Data in this exercise
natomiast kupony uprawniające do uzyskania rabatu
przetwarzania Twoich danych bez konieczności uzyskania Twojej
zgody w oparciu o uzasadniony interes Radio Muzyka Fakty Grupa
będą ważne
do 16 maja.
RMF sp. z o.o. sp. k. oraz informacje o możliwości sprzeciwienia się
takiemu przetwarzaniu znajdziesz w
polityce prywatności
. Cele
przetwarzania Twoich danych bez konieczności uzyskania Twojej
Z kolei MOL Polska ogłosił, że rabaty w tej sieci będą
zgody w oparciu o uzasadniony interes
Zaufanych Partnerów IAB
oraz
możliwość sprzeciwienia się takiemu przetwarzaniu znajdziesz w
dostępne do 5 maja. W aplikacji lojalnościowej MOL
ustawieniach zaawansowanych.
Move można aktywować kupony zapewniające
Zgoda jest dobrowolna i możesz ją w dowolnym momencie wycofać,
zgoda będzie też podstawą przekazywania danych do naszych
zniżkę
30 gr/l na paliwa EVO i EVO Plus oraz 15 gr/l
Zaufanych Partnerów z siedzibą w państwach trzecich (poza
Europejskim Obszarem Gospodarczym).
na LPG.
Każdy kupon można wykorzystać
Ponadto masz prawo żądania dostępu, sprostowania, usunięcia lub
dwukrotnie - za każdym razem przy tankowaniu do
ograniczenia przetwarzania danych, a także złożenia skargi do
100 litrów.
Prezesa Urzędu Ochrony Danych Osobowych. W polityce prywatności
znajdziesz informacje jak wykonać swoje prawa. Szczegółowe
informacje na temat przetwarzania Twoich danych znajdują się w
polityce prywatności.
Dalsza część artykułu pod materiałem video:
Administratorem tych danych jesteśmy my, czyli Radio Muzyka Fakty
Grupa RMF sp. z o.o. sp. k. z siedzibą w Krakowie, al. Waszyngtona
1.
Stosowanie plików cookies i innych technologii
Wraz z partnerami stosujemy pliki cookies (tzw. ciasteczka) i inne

Work request
Where a line above contains the word "przetwarzania", copy that line.

Response to this task
przetwarzania Twoich danych bez konieczności uzyskania Twojej
przetwarzania Twoich danych bez konieczności uzyskania Twojej
ograniczenia przetwarzania danych, a także złożenia skargi do
informacje na temat przetwarzania Twoich danych znajdują się w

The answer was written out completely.